А другая, та самая, решительная и не обыкновенно красивая, перебив ее, спросила:
— Так, значит, в городе известно о пещере сокровищ?
— О да, прекраснейшая…
— Зови меня Суфия, мальчик.
— О да, прекрасная Суфия. Мне о ней рассказал Маруф-башмачник, знаток всех тайн в наших горах и в половине окрестного мира.
— Но ведь Маруф мог и приврать…
— О да, мог, но я же видел сам, как уходит в сторону заколдованная скала… А таких совпадений не бывает…
— Умный мальчик… А повел себя как глупец…
— Увы, красавица, ты права. Я действительно глупец. Ибо столь невежлив, что до сих пор не назвался, до сих пор не воздал должное вашей красоте и вашей доброте… Ибо вы оставили меня в живых, а за одно это моя душа преисполнилась великой благодарности.
— Учтивые слова, юноша. Так кто же ты?
Говорила та самая красавица, которая представилась Суфией. Остальные три молчали, лишь девушка в черной накидке опустилась на подушки у столика с фруктами.
— Зовусь я Али-Баба, я торговец коврами. Моя лавка — на базаре первая в ряду ковровщиков и портных…
— И те самые белые шелковые ковры, о которых говорит весь город?..
— Да, прекрасная, этими коврами торгую лишь я…

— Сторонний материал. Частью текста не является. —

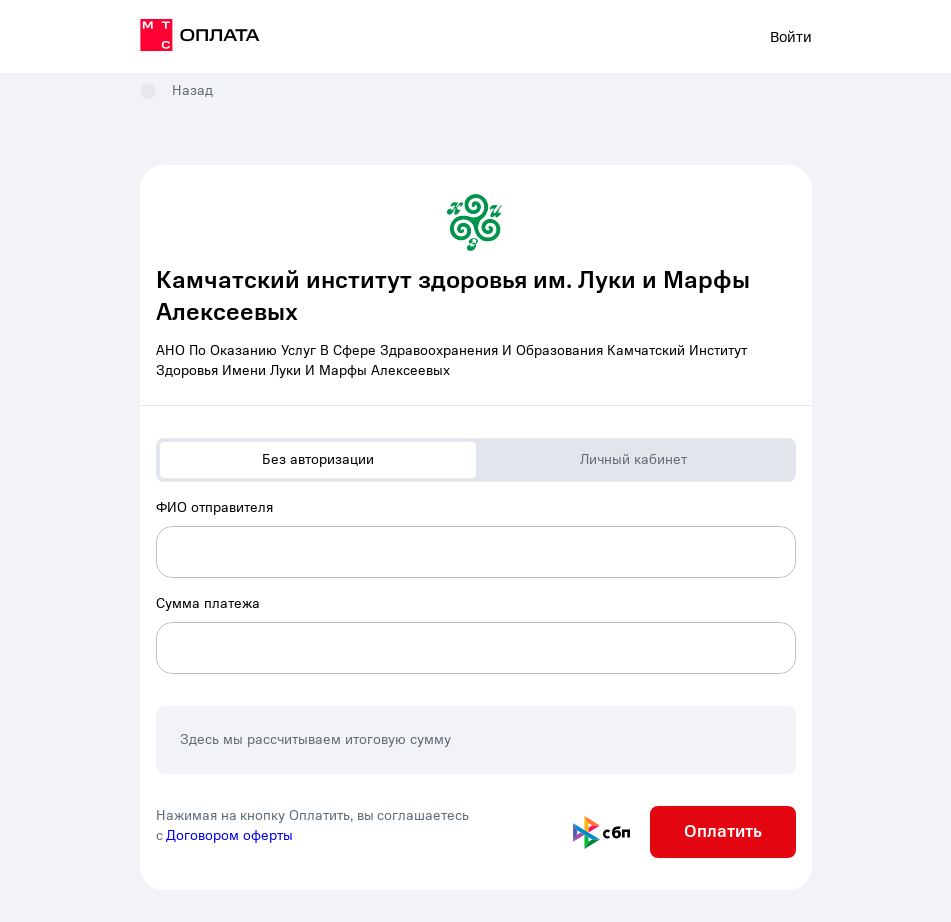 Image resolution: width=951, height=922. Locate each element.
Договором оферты (229, 835)
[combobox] (476, 538)
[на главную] (200, 38)
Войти (791, 37) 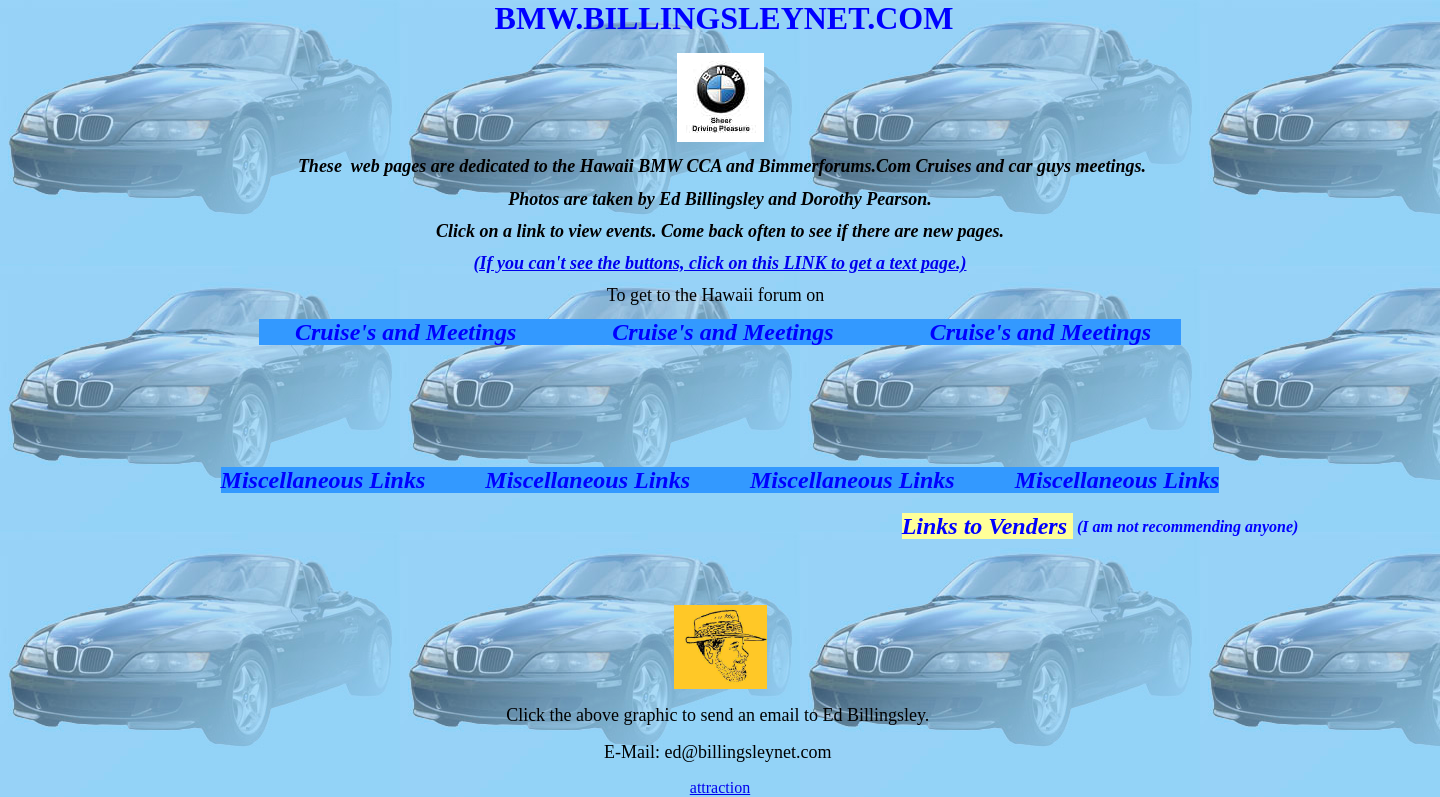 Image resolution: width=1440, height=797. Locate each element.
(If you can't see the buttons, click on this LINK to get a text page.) (720, 263)
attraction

— Но тогда я знаю тебя, юноша… Ведь не так давно я приходила вместе с мужем именно в твою лавку выбирать ковер в гостевую комнату…
Это произнесла та самая девушка в черной накидке. Но на словах «вместе с мужем» голос ее почему-то звучал так печально.
— Но ответь мне, почему же ты, достойный торговец, внезапно столь резко сменил свое ремесло и стал искать сокровища?..
— От отчаяния и тоски, добрая Суфия. Ибо я сказал правду… Моя несравненная возлюбленная, солнцеподобная Лайла изгнала меня из своей жизни…
И Али-Баба остановился, увидев выражение лица Суфии.
— Как, ты сказал, звали твою возлюбленную?!
— Лайлой, о несравненная…
— Лайлой, говоришь… А как она выглядела?
Али-Баба задумался. Он почему-то чувствовал, что от правдивости его слов слишком многое зависит не только в его жизни, но и в жизни этих удивительных девушек. А потому следовало отвечать искренне, но так, чтобы не обидеть хозяек сокровищницы. Ибо нельзя же, о согласись, Аллах всесильный, в присутствии одной женщины сказать о другой, что та — несравненная красавица.
Вот поэтому и задумался Али-Баба. Он обвел глазами прекрасных девушек, чтобы попытаться найти ту, кто хоть отдаленно походил бы на его капризную Лайлу. И тут заметил, что все девушки слегка похожи друг на друга. Все невысокие, черноволосые, грациозные… Прекрасные лица украшали изящные носики с крошечной пикантной горбинкой.
— О Аллах всесильный, как вы все похожи, о девушки…
И тут словно молния блеснула в пещере. Ибо девушки сколь бы они ни были похожи друг на друга, но все походили и на его возлюбленную.
— Почему ты так побледнел, Али-Баба? Что ты увидел?
— Я увидел, что вы все пусть и в разной степени, но похожи на мою ушедшую возлюбленную…
— О Аллах милосердный, — проговорила Суфия, — так, значит, мы похожи друг на друга и на нее, твою Лайлу. Но что это значит? Почему меня это так тревожит? Как и то, что твою недостойную зовут именно Лайлой?
— Я не знаю, мудрейшая, но поверь, приложу все силы, чтобы это узнать, — с поклоном ответил Али-Баба, не догадываясь, что в этот миг решается его судьба.